Member of the Landtag of Saxony
- In office 2014–2019

Member of the Stadtrat of Chemnitz
- In office 1992–1999
- In office 2009–2014

Personal details
- Born: 22 March 1957 Breitenbrunn, East Germany
- Died: 7 October 2021 (aged 64)
- Party: PDS Alliance 90/The Greens

= Petra Zais =

German politician (1957–2021)

Petra Zais (22 March 1957 – 7 October 2021) was a German politician.

==Biography==
Zais graduated from secondary school in 1975 and subsequently worked as an apprentice papermaker in Antonsthal until 1980. After the Peaceful Revolution, she worked as a kindergarten teacher and attended the Euro-Schulen-Organisation from 1991 to 1993. She served as mobile consultant at Kulturbüro Sachsen from 2001 to 2010.

Zais died on 7 October 2021, at the age of 64.

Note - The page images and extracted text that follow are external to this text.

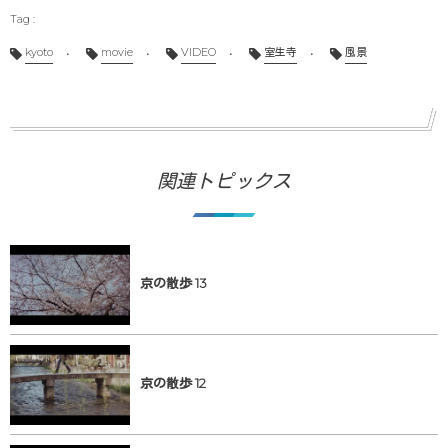
kyoto
movie
VIDEO
室生寺
風景
関連トピックス
京の散歩 13
京の散歩 12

===Political activities===
Zais was a member of the Socialist Unity Party of Germany from 1977 to 1990. She was active in her support for the communist regime of East Germany during that time. She then served on the Stadtrat of Chemnitz from 1992 to 1999, initially for the Party of Democratic Socialism and then for Alliance 90/The Greens. She rejoined the Stadtrat in 2009, becoming managing director of the Alliance 90/The Greens group from 2010 to 2014. In 2001, she unsuccessfully ran for mayor of Chemnitz. In 2009 and 2013, she unsuccessfully ran for a seat in the Bundestag. In 2014, she was elected to the Landtag of Saxony for the Greens. In the Landtag, she served on the Committee for School and Sport and was spokeswoman for Alliance 90/The Greens for education, labor market policy, sport and asylum and migration. She did not run for re-election in 2019.